Extracted records:
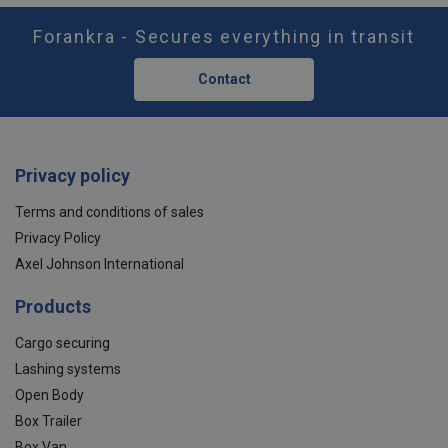
Forankra - Secures everything in transit
Contact
Privacy policy
Terms and conditions of sales
Privacy Policy
Axel Johnson International
Products
Cargo securing
Lashing systems
Open Body
Box Trailer
Box Van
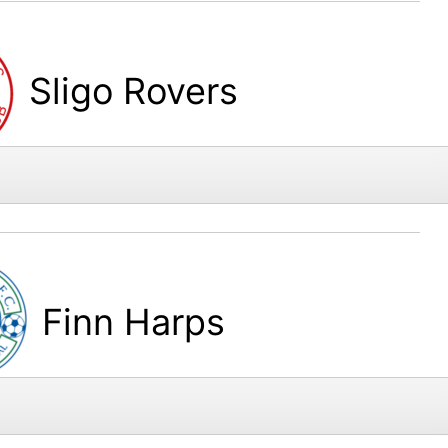
Sligo Rovers
Finn Harps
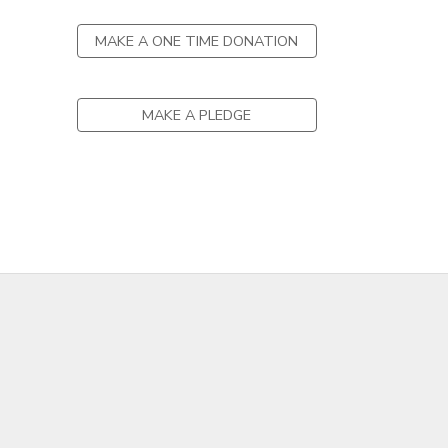
DONATIONS
MAKE A ONE TIME DONATION
MAKE A PLEDGE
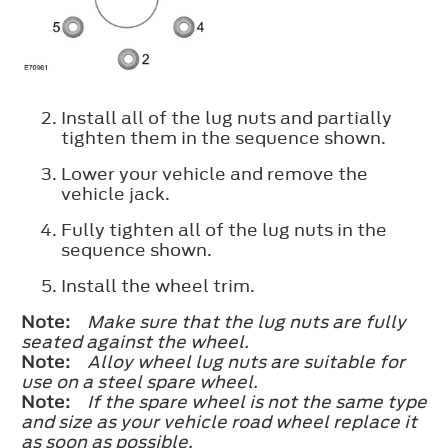
Install all of the lug nuts and partially
tighten them in the sequence shown.
Lower your vehicle and remove the
vehicle jack.
Fully tighten all of the lug nuts in the
sequence shown.
Install the wheel trim.
Note:
Make sure that the lug nuts are fully
seated against the wheel.
Note:
Alloy wheel lug nuts are suitable for
use on a steel spare wheel.
Note:
If the spare wheel is not the same type
and size as your vehicle road wheel replace it
as soon as possible.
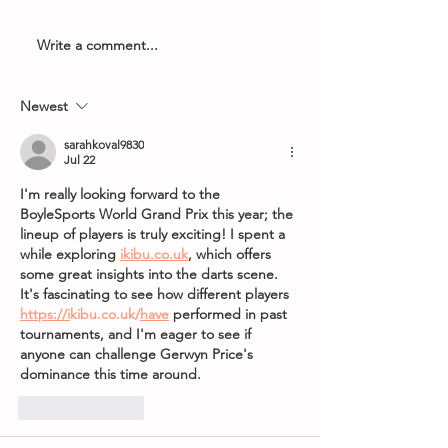
Write a comment...
Armageddon Timings -
2026 PDC Boyle
8th May 2026
World Grand Pri
Newest
sarahkoval9830
Jul 22
I'm really looking forward to the 
BoyleSports World Grand Prix this year; the 
lineup of players is truly exciting! I spent a 
while exploring 
ikibu.co.uk
, which offers 
some great insights into the darts scene. 
It's fascinating to see how different players  
https://i
kibu.co.uk/
have
 performed in past 
tournaments, and I'm eager to see if 
anyone can challenge Gerwyn Price's 
dominance this time around.
Like
Reply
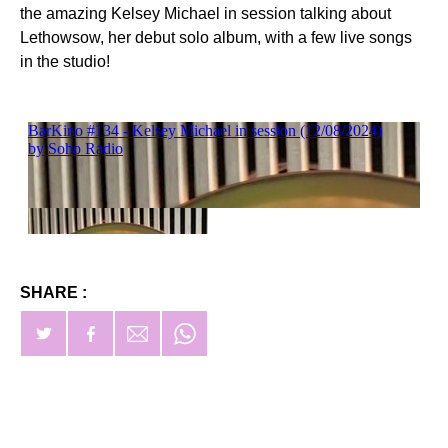
the amazing Kelsey Michael in session talking about
Lethowsow, her debut solo album, with a few live songs
in the studio!
SHARE :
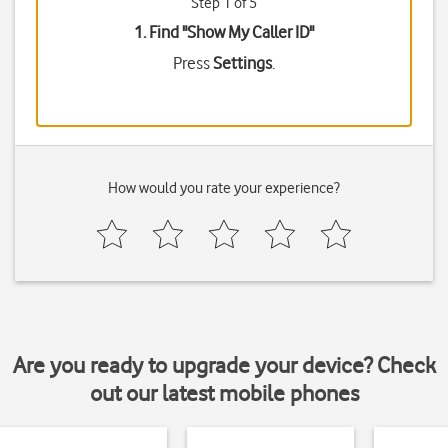
Step 1 of 5
1. Find "
Show My Caller ID
"
Press
Settings
.
How would you rate your experience?
Are you ready to upgrade your device? Check
out our latest mobile phones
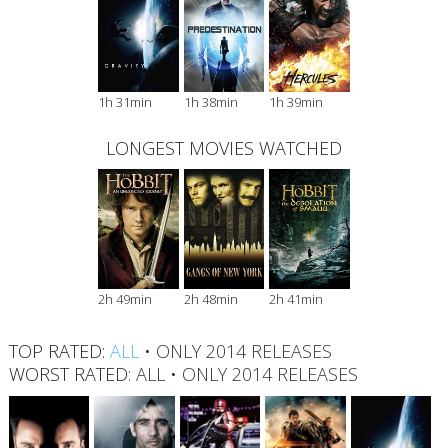
1h 31min
1h 38min
1h 39min
LONGEST MOVIES WATCHED
2h 49min
2h 48min
2h 41min
TOP RATED:
ALL
•
ONLY 2014 RELEASES
WORST RATED:
ALL
•
ONLY 2014 RELEASES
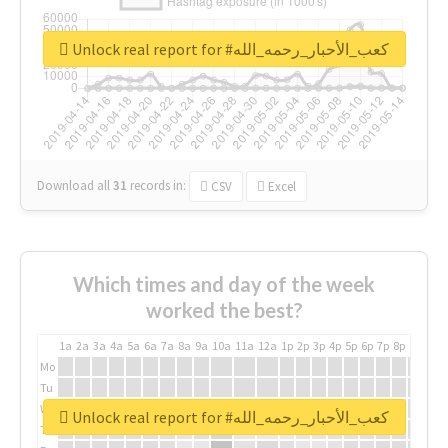
Unlock real report for #كعب_الأحبار_رحمه_الله
Download all
31
records
in:
CSV
Excel
Which times and day of the week
worked the best?
1a
2a
3a
4a
5a
6a
7a
8a
9a
10a
11a
12a
1p
2p
3p
4p
5p
6p
7p
8p
9p
10p
Mo
Tu
We
Unlock real report for #كعب_الأحبار_رحمه_الله
Th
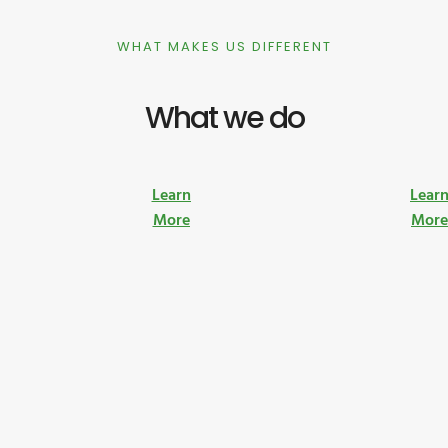
WHAT MAKES US DIFFERENT
What we do
Learn
Lear
More
Mor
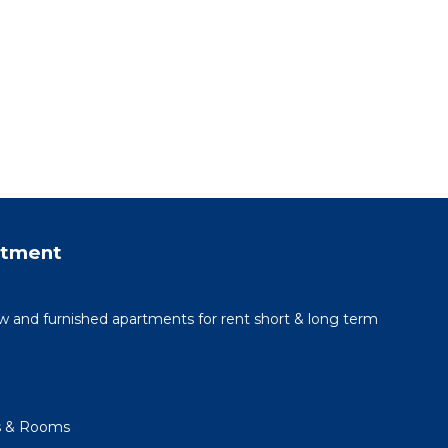
rtment
 and furnished apartments for rent short & long term
s & Rooms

YOUR INSTRUCTIONS: Show each line of the records above containing "wheel".

TASK OUTPUT:
Install the wheel trim.
seated against the wheel.
Alloy wheel lug nuts are suitable for
use on a steel spare wheel.
If the spare wheel is not the same type
and size as your vehicle road wheel replace it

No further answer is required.